My solution is to go back to how the site was 2 years ago where these small programming example pages were all on a single page with a table of contents (within page links). I have one page remaining like that and it is in the index.
I'm just going to delete the small pages since 95% of them don't exist in G and, while they rank well in Yahoo, no programmers use Yahoo for search.
Time to visit the wayback machine.
Any comments are welcome.
Looks like people have given up on this update.

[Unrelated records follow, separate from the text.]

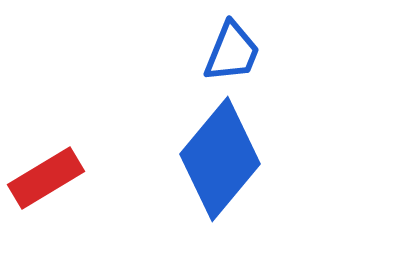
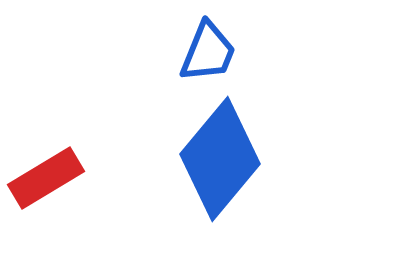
blue trapezoid: moved 24 px left
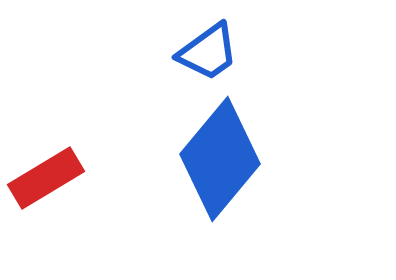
blue trapezoid: rotated 32 degrees clockwise
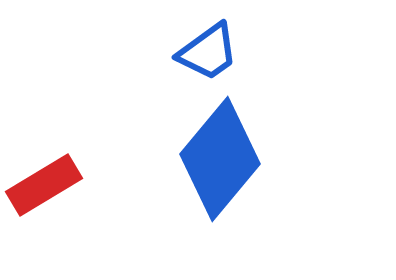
red rectangle: moved 2 px left, 7 px down
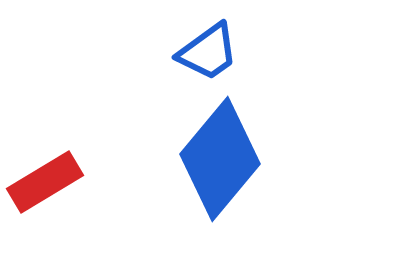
red rectangle: moved 1 px right, 3 px up
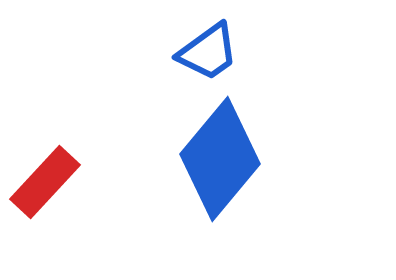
red rectangle: rotated 16 degrees counterclockwise
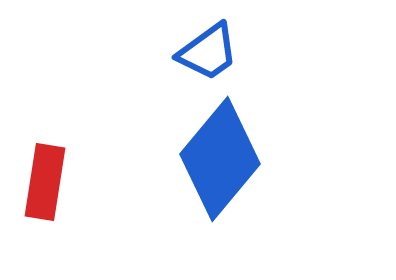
red rectangle: rotated 34 degrees counterclockwise
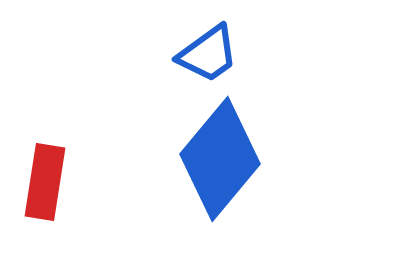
blue trapezoid: moved 2 px down
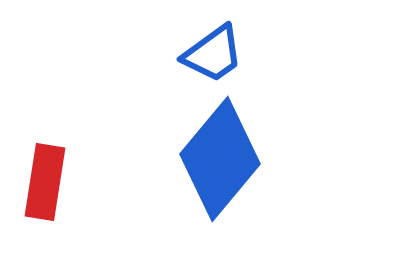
blue trapezoid: moved 5 px right
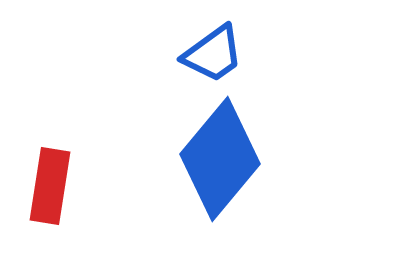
red rectangle: moved 5 px right, 4 px down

Yup! it has most certainly been a strange one. I have a new site that initially appeared to dodge the sandbox. It got a bit of pr and I was getting a little bit of traffic from G. A week down the line and G is listing all pages from the site but I can't find them in any useful positions. I still have the pr but almost zero google traffic. Funny thing is my Yahoo traffic has gone up quite dramatically and is driving far more relevant customers to my site and is converting far better than google did. I think its time to ban googlebot and remove my URL from google ;oP
I think G could be a 'bad neighbourhood' heh heh
Anyway, for me, at the moment Yahoo rocks and Google sucks so whatever they do this update has no effect on me except in influencing my new opinion of google.
On Wednesday night, I stumbled across a firm called Step Forth (sorry, no URLs, why?), but you can find them pretty easily - they're a .com.

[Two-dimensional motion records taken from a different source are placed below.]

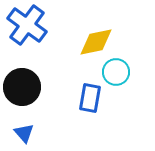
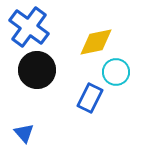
blue cross: moved 2 px right, 2 px down
black circle: moved 15 px right, 17 px up
blue rectangle: rotated 16 degrees clockwise
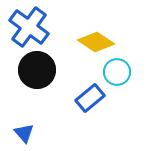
yellow diamond: rotated 45 degrees clockwise
cyan circle: moved 1 px right
blue rectangle: rotated 24 degrees clockwise
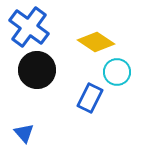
blue rectangle: rotated 24 degrees counterclockwise
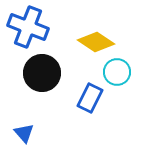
blue cross: moved 1 px left; rotated 15 degrees counterclockwise
black circle: moved 5 px right, 3 px down
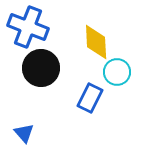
yellow diamond: rotated 54 degrees clockwise
black circle: moved 1 px left, 5 px up
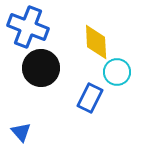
blue triangle: moved 3 px left, 1 px up
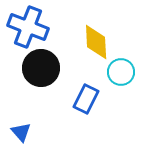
cyan circle: moved 4 px right
blue rectangle: moved 4 px left, 1 px down
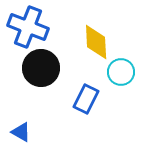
blue triangle: rotated 20 degrees counterclockwise
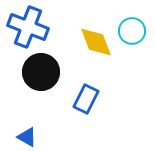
yellow diamond: rotated 18 degrees counterclockwise
black circle: moved 4 px down
cyan circle: moved 11 px right, 41 px up
blue triangle: moved 6 px right, 5 px down
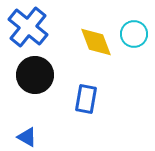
blue cross: rotated 18 degrees clockwise
cyan circle: moved 2 px right, 3 px down
black circle: moved 6 px left, 3 px down
blue rectangle: rotated 16 degrees counterclockwise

They're an SEO firm, and they seem to have a pretty objective understading of Google. Here's just one comment they are making:
The second major factor is that Google needs to discourage search-marketing consultants (SEO/SEM) from abusing the obvious exploits found in their core-method of sorting and ranking sites, PageRank. While parts of the PageRank formula have changed over the years, the base concept that a link equals a vote has remained the backbone of Google’s ranking algorithm since day one. The simple logic behind PageRank produced highly relevant search engine listings, which were fairly easy to manipulate. In order to prevent gross commercial manipulation, Google has had to add several weights and measures to the evaluation of incoming links, a process that is obviously easier said than done. It also has to tie as many of its features and services together in order to present the best search listings it possibly can.
I may or may not have a problem with scrapers or hijacking, but if I do it's distributed over so many other sites that I have little chance of doing anything about it.